Dieses Bild fand den Weg zu Getty Images und von dort zur staatlichen Menschenrechts-Abteilung – und die zeigt nun die junge Frau auf einer Anzeige für die Rechte von kranken Menschen: „Ich habe HIV und ich habe meine Rechte!“ Ein vielleicht stolzer Claim – wenn er stimmt. Aber auf dem Weg zur Bildagentur änderte sich „irgendwie“ der Status des Model-Release von „liegt nicht vor“ auf „Ja“. Schlimm genug – aber schlimmer, dass die Verantwortlichen für diese Anzeige nicht auf die Idee kamen, sich beim Model rück zu versichern.

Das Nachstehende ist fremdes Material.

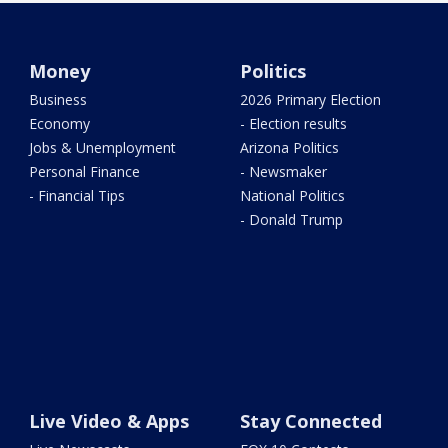
Money
Politics
Business
2026 Primary Election
Economy
- Election results
Jobs & Unemployment
Arizona Politics
Personal Finance
- Newsmaker
- Financial Tips
National Politics
- Donald Trump
Live Video & Apps
Stay Connected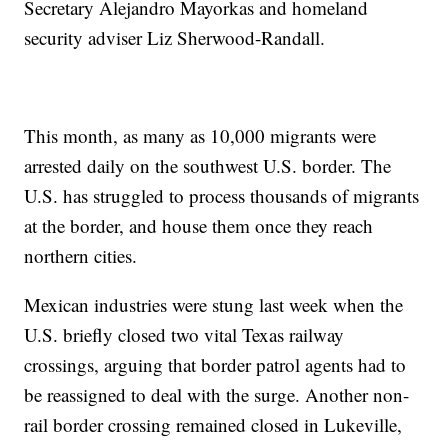
Secretary Alejandro Mayorkas and homeland
security adviser Liz Sherwood-Randall.
This month, as many as 10,000 migrants were
arrested daily on the southwest U.S. border. The
U.S. has struggled to process thousands of migrants
at the border, and house them once they reach
northern cities.
Mexican industries were stung last week when the
U.S. briefly closed two vital Texas railway
crossings, arguing that border patrol agents had to
be reassigned to deal with the surge. Another non-
rail border crossing remained closed in Lukeville,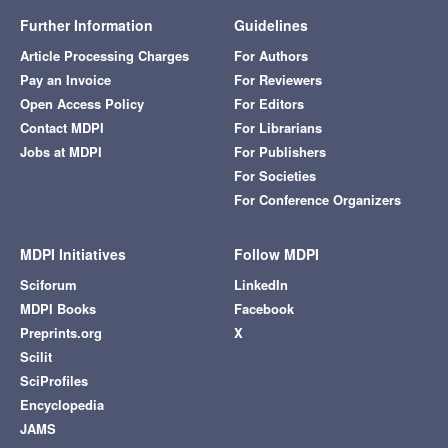
Further Information
Guidelines
Article Processing Charges
For Authors
Pay an Invoice
For Reviewers
Open Access Policy
For Editors
Contact MDPI
For Librarians
Jobs at MDPI
For Publishers
For Societies
For Conference Organizers
MDPI Initiatives
Follow MDPI
Sciforum
LinkedIn
MDPI Books
Facebook
Preprints.org
X
Scilit
SciProfiles
Encyclopedia
JAMS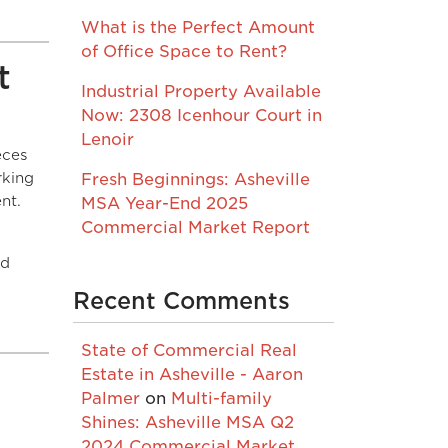
What is the Perfect Amount
of Office Space to Rent?
t
Industrial Property Available
Now: 2308 Icenhour Court in
Lenoir
eces
rking
Fresh Beginnings: Asheville
nt.
MSA Year-End 2025
Commercial Market Report
nd
Recent Comments
State of Commercial Real
Estate in Asheville - Aaron
Palmer
on
Multi-family
Shines: Asheville MSA Q2
2024 Commercial Market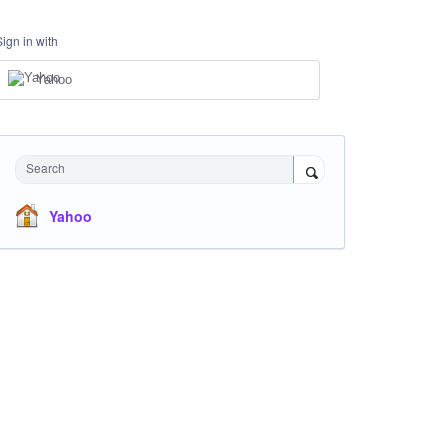
Sign in with
Yahoo
Search
Yahoo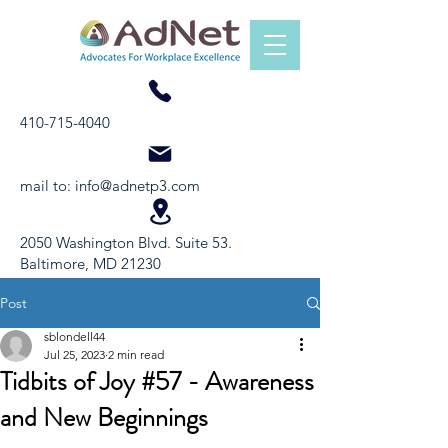
410-715-4040
mail to:
info@adnetp3.com
2050 Washington Blvd. Suite 53.
Baltimore, MD 21230
Post
sblondell44
Jul 25, 2023
2 min read
Tidbits of Joy #57 - Awareness
and New Beginnings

Die Bildagentur wurde zu einer Strafe von $ 450.000 verurteilt und danach wurde die Behörde, also der eigentliche Bildnutzer, auch noch verklagt. In Deutschland würde sicher niemand auf die Idee kommen, den Fotografen oder die Bildagentur für solch eine Anzeige zu verklagen, sondern sich direkt an den Bildnutzer wenden. Bei US-amerikanischen Models und Bildern kann also ein Problemfall deutlich teurer werden. Eine Kollektion, die naturgemäß häufig mit diesem Thema zu tun hat, ist doc-stock, die lizenzpflichtigen und lizenzfreien Bildern rund um das Thema Medizin liefert und über F1online in Frankfurt erhältlich ist. Die Geschäftsführerin Sabine Pallaske betont, dass Bilder und Models aus den USA besonders behandelt werden: „Bei amerikanischen Anbietern fragen wir in jedem Fall nach, wenn es um Medikamente, medizinische Hilfsmittel oder Krankheiten geht. Bei europäischen Anbietern richten wir uns nach Schwere der Krankheit und eventuelle sozialen Vorbehalten (Alkoholismus, Drogensucht HIV) und dem inhaltlichen, redaktionellem oder textlichem Umfeld“. Bedeutet dies, dass eigentlich jedes Bild in der Pharmawerbung angefragt werden sollte? Wir haben ein paar Motiv-Ideen bei unterschiedlichen Bildagenturen abgefragt, um die Schmerzgrenze erfahren zu können.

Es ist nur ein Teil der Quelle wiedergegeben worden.